Brief —
Scan the lines below for the word "formación". Copy each line you find it in.

Extracted entries —
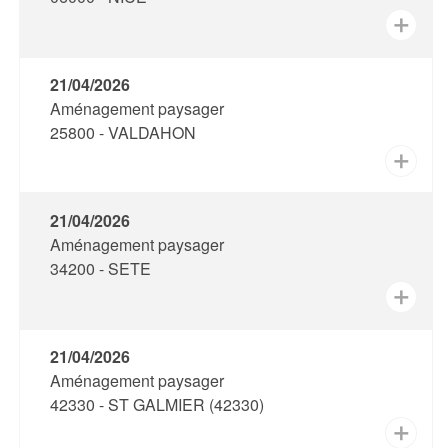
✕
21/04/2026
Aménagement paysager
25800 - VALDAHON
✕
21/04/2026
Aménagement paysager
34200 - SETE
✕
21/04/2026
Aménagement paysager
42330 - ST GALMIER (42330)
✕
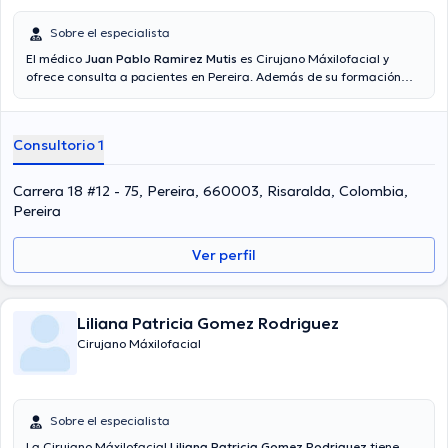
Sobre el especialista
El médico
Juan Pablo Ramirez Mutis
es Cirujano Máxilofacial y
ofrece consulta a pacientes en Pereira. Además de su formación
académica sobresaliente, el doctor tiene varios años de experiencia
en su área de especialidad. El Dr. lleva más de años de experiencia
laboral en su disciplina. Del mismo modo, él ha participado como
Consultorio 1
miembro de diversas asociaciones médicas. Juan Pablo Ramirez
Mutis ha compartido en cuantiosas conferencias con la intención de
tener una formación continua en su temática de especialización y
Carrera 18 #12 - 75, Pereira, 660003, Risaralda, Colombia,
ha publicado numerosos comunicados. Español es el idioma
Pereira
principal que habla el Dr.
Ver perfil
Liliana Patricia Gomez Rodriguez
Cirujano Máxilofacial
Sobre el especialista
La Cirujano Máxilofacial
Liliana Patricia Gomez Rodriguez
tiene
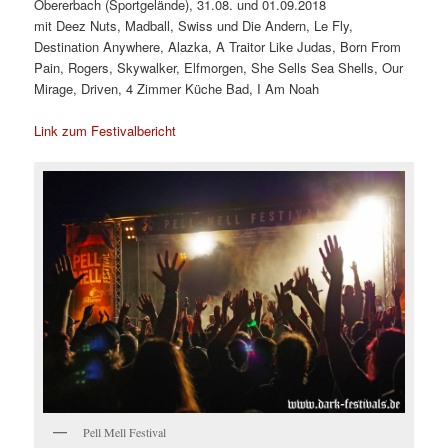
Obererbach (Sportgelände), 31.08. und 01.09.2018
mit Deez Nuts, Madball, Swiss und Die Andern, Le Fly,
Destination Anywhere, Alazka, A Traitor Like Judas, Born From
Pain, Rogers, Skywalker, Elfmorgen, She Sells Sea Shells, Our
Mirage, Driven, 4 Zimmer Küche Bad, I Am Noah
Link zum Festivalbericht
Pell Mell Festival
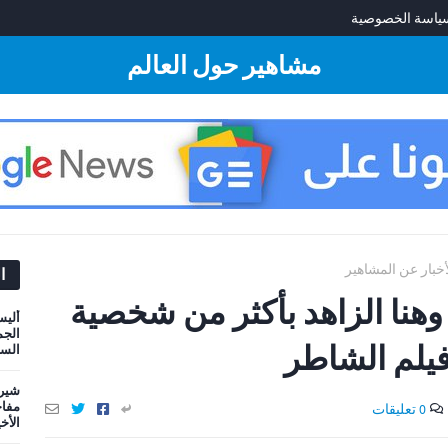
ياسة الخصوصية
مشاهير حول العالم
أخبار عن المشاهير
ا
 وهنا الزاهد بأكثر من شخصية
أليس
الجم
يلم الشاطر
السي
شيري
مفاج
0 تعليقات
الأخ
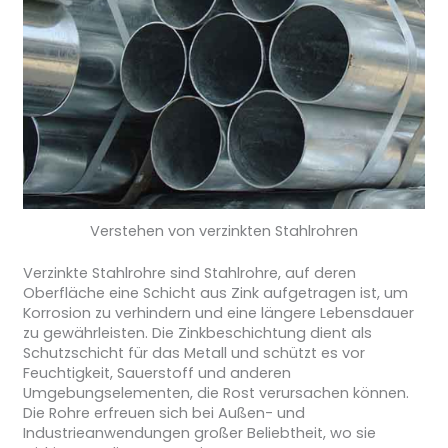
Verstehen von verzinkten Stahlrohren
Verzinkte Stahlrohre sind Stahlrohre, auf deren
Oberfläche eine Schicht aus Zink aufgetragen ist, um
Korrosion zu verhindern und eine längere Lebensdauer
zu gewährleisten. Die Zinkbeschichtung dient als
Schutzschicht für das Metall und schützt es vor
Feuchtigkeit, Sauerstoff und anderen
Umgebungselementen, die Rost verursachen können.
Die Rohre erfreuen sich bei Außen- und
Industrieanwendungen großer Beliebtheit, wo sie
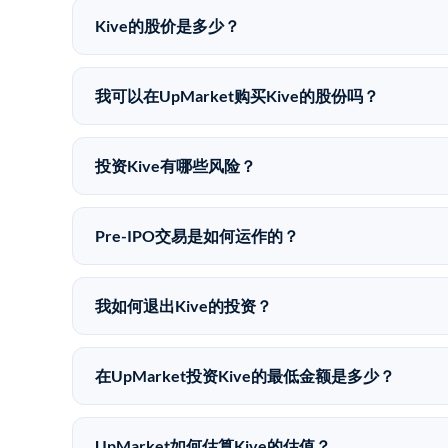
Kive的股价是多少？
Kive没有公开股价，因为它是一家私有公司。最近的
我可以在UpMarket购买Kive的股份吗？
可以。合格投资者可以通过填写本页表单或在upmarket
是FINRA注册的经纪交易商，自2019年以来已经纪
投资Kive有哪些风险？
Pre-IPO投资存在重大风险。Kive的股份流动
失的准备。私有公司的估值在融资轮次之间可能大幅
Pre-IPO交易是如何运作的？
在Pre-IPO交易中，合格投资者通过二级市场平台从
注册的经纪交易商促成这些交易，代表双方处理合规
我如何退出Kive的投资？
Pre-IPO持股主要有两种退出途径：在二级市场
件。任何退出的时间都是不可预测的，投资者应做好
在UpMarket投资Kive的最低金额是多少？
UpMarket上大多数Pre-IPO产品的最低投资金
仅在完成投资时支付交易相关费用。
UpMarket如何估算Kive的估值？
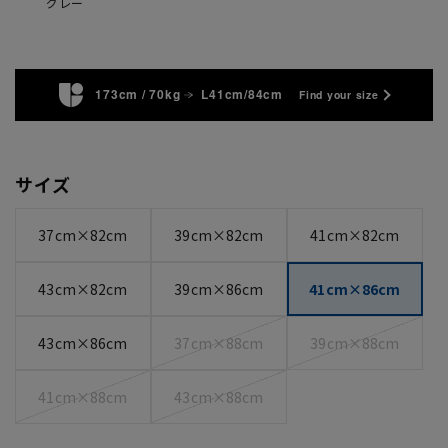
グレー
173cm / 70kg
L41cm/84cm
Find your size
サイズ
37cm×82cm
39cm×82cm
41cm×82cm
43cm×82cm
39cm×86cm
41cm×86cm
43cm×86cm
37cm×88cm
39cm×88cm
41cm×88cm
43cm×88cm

Response to this task —
ofrece consulta a pacientes en Pereira. Además de su formación
tener una formación continua en su temática de especialización y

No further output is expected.